Woodborough, a Sherwood Forest Village, recorded in Domesday



BROWN Rev'd George - Memories of a Village Evangelist



George Brown of Woodborough


The villages of England have supplied to all departments of service valuable labourers who have often obtained distinction, and the subject of this sketch is surely worthy of a place among that number.


George Brown (great-uncle of Cornelius Brown, of Newark), was born at Woodborough in 1759. His father was a Godly man and a framework knitter. George was brought up to the same business, but very early displayed a thirst for learning, and the village had a rare privilege for those days, a school endowed by the Rev’d, Mountague Wood, Rector of St Michael’s Royal, London, who had property in Woodborough and Lambley.

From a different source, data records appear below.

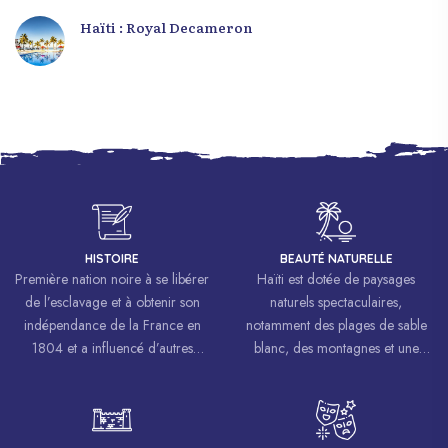
Haïti : Royal Decameron
HISTOIRE
BEAUTÉ NATURELLE
Première nation noire à se libérer
Haïti est dotée de paysages
de l’esclavage et à obtenir son
naturels spectaculaires,
indépendance de la France en
notamment des plages de sable
1804 et a influencé d’autres
blanc, des montagnes et une
mouvements de libération à
biodiversité riche.
travers le monde, inspirant des
luttes pour la liberté et l’égalité.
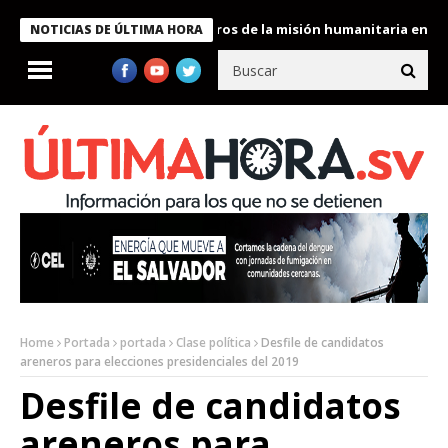
 Bukele condecora a miembros de la misión humanitaria enviada a
NOTICIAS DE ÚLTIMA HORA
Home
Portada
portada
Clase política
Desfile de candidatos
areneros para elecciones presidenciales del 2019
Desfile de candidatos
areneros para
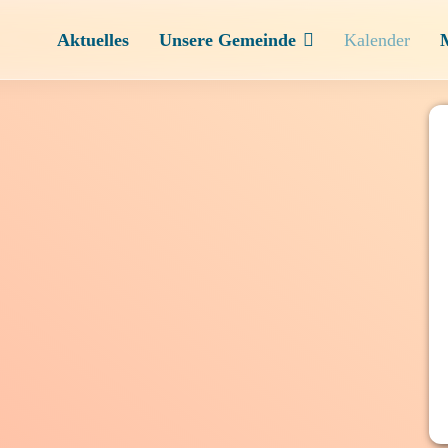
Aktuelles
Unsere Gemeinde
Kalender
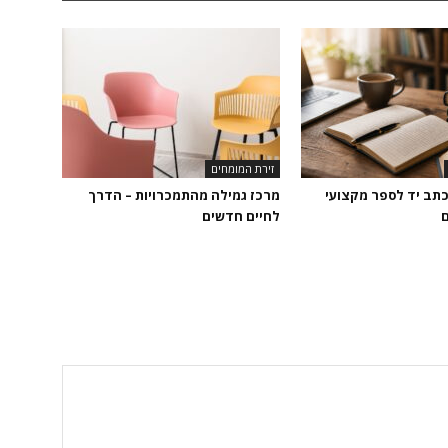
זירת המומחים
כתב יד לספר מקצועי
מרכז גמילה מהתמכרויות – הדרך
ם
לחיים חדשים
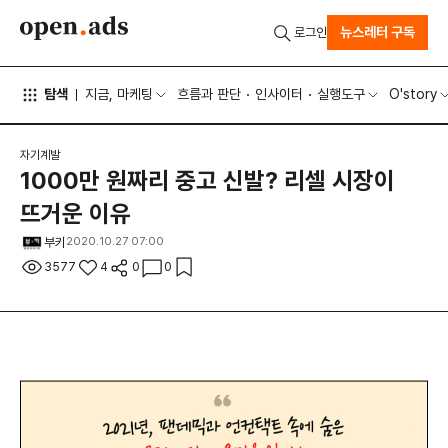
뉴스레터 구독
로그인
탐색
지금, 마케팅
흐름과 판단
인사이터
실행도구
O'story
자기계발
1000만 원짜리 중고 신발? 리셀 시장이
뜨거운 이유
부키
2020.10.27 07:00
3577
4
0
0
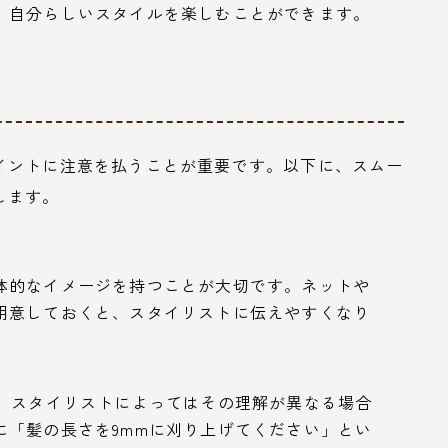
、自分らしいスタイルを楽しむことができます。
イントに注意を払うことが重要です。以下に、スムー
します。
体的なイメージを持つことが大切です。ネットや
用意しておくと、スタイリストに伝えやすくなり
が、スタイリストによってはその理解が異なる場合
に「髪の長さを9mmに刈り上げてください」とい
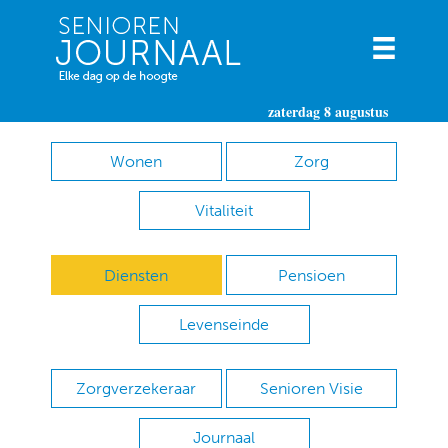
zaterdag 8 augustus
Wonen
Zorg
Vitaliteit
Diensten
Pensioen
Levenseinde
Zorgverzekeraar
Senioren Visie
Journaal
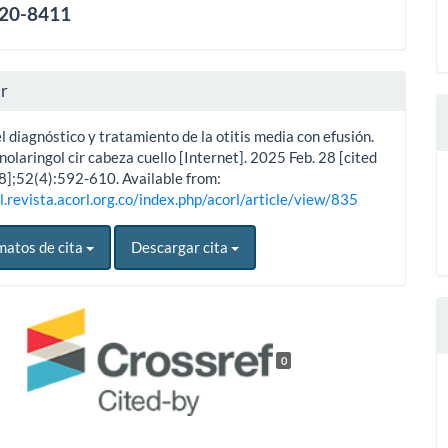
120-8411
ar
l diagnóstico y tratamiento de la otitis media con efusión.
nolaringol cir cabeza cuello [Internet]. 2025 Feb. 28 [cited
8];52(4):592-610. Available from:
l.revista.acorl.org.co/index.php/acorl/article/view/835
matos de cita
Descargar cita
0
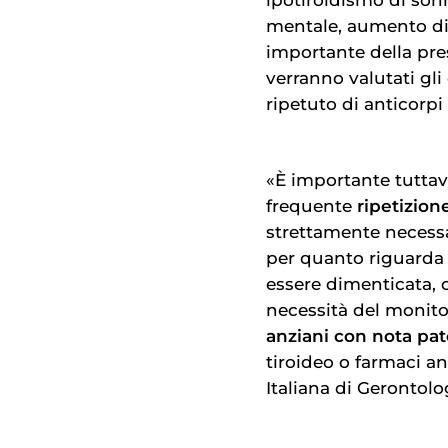
mentale, aumento di
importante della pre
verranno valutati gl
ripetuto di anticorpi 
«È importante tuttavi
frequente
ripetizione
strettamente necessa
per quanto riguarda i
essere dimenticata,
necessità del monito
anziani con nota pat
tiroideo o farmaci an
Italiana di Gerontolog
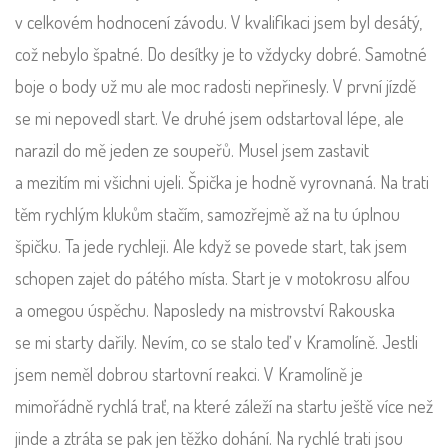
v celkovém hodnocení závodu. V kvalifikaci jsem byl desátý,
což nebylo špatné. Do desítky je to vždycky dobré. Samotné
boje o body už mu ale moc radosti nepřinesly. V první jízdě
se mi nepovedl start. Ve druhé jsem odstartoval lépe, ale
narazil do mě jeden ze soupeřů. Musel jsem zastavit
a mezitím mi všichni ujeli. Špička je hodně vyrovnaná. Na trati
těm rychlým klukům stačím, samozřejmě až na tu úplnou
špičku. Ta jede rychleji. Ale když se povede start, tak jsem
schopen zajet do pátého místa. Start je v motokrosu alfou
a omegou úspěchu. Naposledy na mistrovství Rakouska
se mi starty dařily. Nevím, co se stalo teď v Kramolíně. Jestli
jsem neměl dobrou startovní reakci. V Kramolíně je
mimořádně rychlá trať, na které záleží na startu ještě více než
jinde a ztráta se pak jen těžko dohání. Na rychlé trati jsou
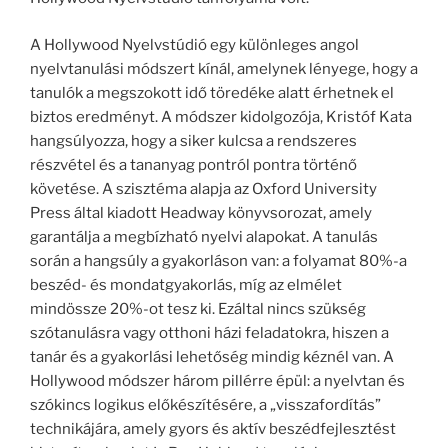
A Hollywood Nyelvstúdió egy különleges angol
nyelvtanulási módszert kínál, amelynek lényege, hogy a
tanulók a megszokott idő töredéke alatt érhetnek el
biztos eredményt. A módszer kidolgozója, Kristóf Kata
hangsúlyozza, hogy a siker kulcsa a rendszeres
részvétel és a tananyag pontról pontra történő
követése. A szisztéma alapja az Oxford University
Press által kiadott Headway könyvsorozat, amely
garantálja a megbízható nyelvi alapokat. A tanulás
során a hangsúly a gyakorláson van: a folyamat 80%-a
beszéd- és mondatgyakorlás, míg az elmélet
mindössze 20%-ot tesz ki. Ezáltal nincs szükség
szótanulásra vagy otthoni házi feladatokra, hiszen a
tanár és a gyakorlási lehetőség mindig kéznél van. A
Hollywood módszer három pillérre épül: a nyelvtan és
szókincs logikus előkészítésére, a „visszafordítás”
technikájára, amely gyors és aktív beszédfejlesztést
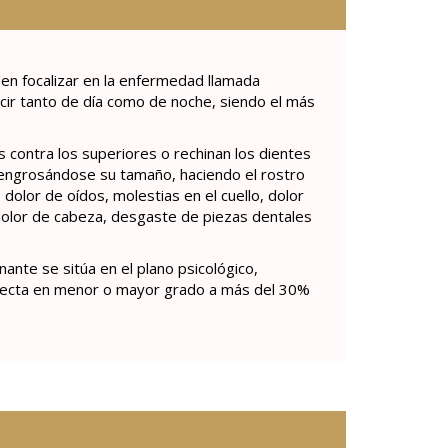
den focalizar en la enfermedad llamada
ir tanto de día como de noche, siendo el más
 contra los superiores o rechinan los dientes
, engrosándose su tamaño, haciendo el rostro
olor de oídos, molestias en el cuello, dolor
 dolor de cabeza, desgaste de piezas dentales
ante se sitúa en el plano psicológico,
 Afecta en menor o mayor grado a más del 30%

Mr Wood was a descendent of John Wood, Recorder of Newark 1627, and also of Sir Richard Mountague, Lord Chief Justice of England, a pioneer in education 130 years before the first Education Act. One of its first masters was Richard Oldacres, an enthusiastic teacher who ran the school at a stipend of £30 a year and a free evening school as well as a boarding school, teaching English, Latin, Greek, algebra, surveying, navigation, astronomy, &c.


It was from this fount that young George drank, for his biographer says he made some proficiency in Greek and Latin. About the year 1788 he became acquainted with the Countess of Huntingdon, and that at her request entered her college at Trevesca, and after one year’s study was set apart as an itinerant minister to the villages, for they were sadly neglected, Dr. Thoroton said of Woodborough in 1677: “A populous village, but for the most part the church is empty”.


George, who knew the need all too well, used to say that many of the clergy carried a dark lantern; his consuming passion was to bring them the light. His labours were very extensive considering that, like St Paul, he was always minded to go afoot. His “parish” was the counties of York, Lincoln, Warwick, Worcester, Hereford, &c. Thus he tramped from village to village and house to house. In the cottages of the poor and the drawing rooms of the rich he brought to all the good tidings of the Gospel of Jesus Christ. He used to sign himself the “well-wisher of the poor”. He has been known to come home without his shirt, having given to someone poorer than himself his own. He had an extensive knowledge of the Bible and was called a walking concordance. At one time he was so long away his friends thought him to be dead. Mr Rowarth of Nottingham found him at Worcester, with the words of St Paul (2 Tim.1 16). “The Lord give mercy unto the house of Mr Rowarth, for he oft refreshed me and was not ashamed of my chain, but when he was at Worcester he sought me out diligently and found me. The Lord grant unto him that he may have mercy of the Lord in that day, and how many times he administered unto me at Nottingham thou knowest very well”.


That Mr Brown’s ministry was made a blessing to many these few extracts from many letters found among his papers will show. “The friends of Christ in Herefordshire have been refreshed by the frequent labour of your highly esteemed friend George Brown. I trust his work has been abundantly blessed and that he will have an eternity to adore the providence of God which sent him here, and to admire the grace which would not let him spend his strength for nought”. A lady writes: “I have been favoured with an opportunity of hearing Mr Brown again. How gracious is my heavenly Father for thus opening to my springs in the desert”. Another writes: “I am happy to let you know that our aged brother has been labouring here publicly and from house to house in weakness and in health, the Lord giving him much favour with all the people”.


Thus for 54 years he exercised a much needed ministry. Taken ill at Worcester, he was brought to his friend Mr Rowarth, but at his own wish was brought to Woodborough, and at his brother John Brown’s his gracious spirit the saints’ everlasting rest, October 23, 1833-a happy end of a noble life. On the south side of the churchyard a stone marks his burial place with this arresting inscription still legible: “Whose faith follow”.


John Clayton, Methodist Recorder 1933.